The Superintendent also submitted that section 22(4) of the 407 Act frustrates the two main purposes of the bankruptcy regime: the “fresh start” principle which is the financial rehabilitation of insolvent individuals as well as the equal treatment of all unsecured creditors. The Superintendent submitted that section 22(4) frustrates the fresh start principle by permitting the ETR to coerce a bankrupt into satisfying its debts which are intended to be released by a discharge in bankruptcy. The Superintendent also submitted that section 22(4) of the 407 Act frustrates the purpose under the BIA of equal treatment of unsecured creditors.

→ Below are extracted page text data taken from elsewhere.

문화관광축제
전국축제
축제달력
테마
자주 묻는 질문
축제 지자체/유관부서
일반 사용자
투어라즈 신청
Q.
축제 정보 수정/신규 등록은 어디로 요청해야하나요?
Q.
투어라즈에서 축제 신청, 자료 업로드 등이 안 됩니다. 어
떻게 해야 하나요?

Under the BIA, all unsecured creditors rank equally and share ratably in the proceeds of the bankrupt estate. The only exceptions to the pari passu distribution of property among equal ranking creditors are listed in section 178(1) of the BIA. The Superintendant argued that the ETR’s debt did not fall within any such exception. Thus, the effect of the motion judge’s decision was to create a new class of debts that survives bankruptcy.
The ETR took the position that no federal head of power enables Parliament to require the provinces to grant vehicle permits or to require third parties to extend credit to a discharged bankrupt. Operational conflict is only engaged where dual statutory compliance is impossible. That was not the case in this appeal. In this case, the MTO’s right to suspend a vehicle permit is unaffected by bankruptcy.

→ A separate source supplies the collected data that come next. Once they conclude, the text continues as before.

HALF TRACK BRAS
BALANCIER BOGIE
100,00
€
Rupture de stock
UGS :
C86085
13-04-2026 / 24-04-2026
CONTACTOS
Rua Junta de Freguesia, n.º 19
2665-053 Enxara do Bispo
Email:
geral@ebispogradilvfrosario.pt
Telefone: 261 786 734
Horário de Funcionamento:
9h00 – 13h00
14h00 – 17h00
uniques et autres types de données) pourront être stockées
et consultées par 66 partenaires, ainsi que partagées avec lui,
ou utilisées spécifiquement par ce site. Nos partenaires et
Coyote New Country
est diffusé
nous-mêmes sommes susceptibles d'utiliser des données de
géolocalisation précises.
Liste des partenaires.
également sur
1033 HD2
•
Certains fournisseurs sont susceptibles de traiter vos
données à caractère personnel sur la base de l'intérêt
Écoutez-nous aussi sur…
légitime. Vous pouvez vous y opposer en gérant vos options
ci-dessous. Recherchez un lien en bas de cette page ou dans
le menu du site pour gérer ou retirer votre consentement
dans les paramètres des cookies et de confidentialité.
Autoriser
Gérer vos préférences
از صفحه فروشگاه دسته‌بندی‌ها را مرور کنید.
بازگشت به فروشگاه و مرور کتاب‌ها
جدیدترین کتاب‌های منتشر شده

On the strict reading of the test for operational conflict, the Court of Appeal concluded that there was no impossibility of dual compliance. The provincial legislation is permissive in that it does not require ETR to initiate the collection process. ETR could comply with both statutes by declining to pursue its remedy under section 22. However, the Court of Appeal held that the operation of section 22(4) of the 407 Act conflicted with the purposes of the BIA: the fresh start principle and the equal treatment of unsecured creditors.

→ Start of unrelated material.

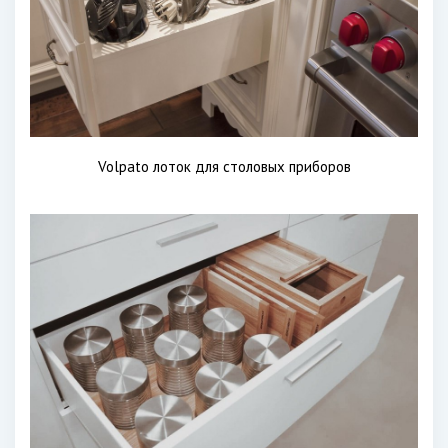
Volpato лоток для столовых приборов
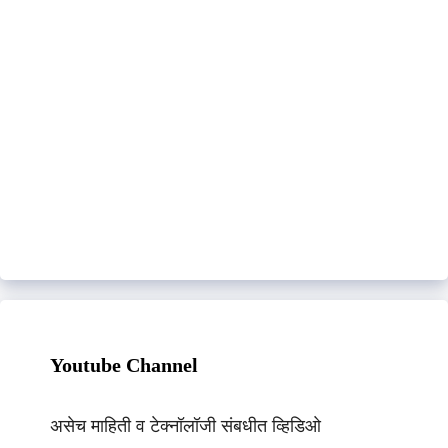
Youtube Channel
असेच माहिती व टेक्नॉलॉजी संबधीत व्हिडिओ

In its reasoning the Court of Appeal noted that the fresh start principle is the primary goal of the bankruptcy regime. Therefore, the Court of Appeal stated that “permitting a creditor to insist on payment of pre-bankruptcy indebtedness after a bankruptcy discharge frustrates a bankrupt’s ability to start life afresh unencumbered by his or her past indebtedness”. Under section 178(1) of the BIA there are some claims that constitute exceptions to the fresh start principle. These include certain specified provincial programs including loans and guarantees of loans to students and debts arising from an order or agreement for child or spousal support. However, there is no exception for toll debt owing to the ETR. Accordingly, the Court of Appeal found that there was a clear conflict between section 22(4) of the 407 Act and the purposes of the bankruptcy system.
In the result, the appeal was allowed and the decision of the motions judge was set aside. In its place, an order was issued to the effect that the discharge of Moore released him from all claims provable in bankruptcy, including the debt of the ETR. This case is a reminder that creditors must comply with the provisions of the BIA in enforcing a claim against a bankrupt debtor and any payments to creditors of a bankrupt must be subject to and in accordance with the terms of the BIA. Creditors will not be able to do indirectly what they cannot do directly in using the law to frustrate the purposes of the BIA.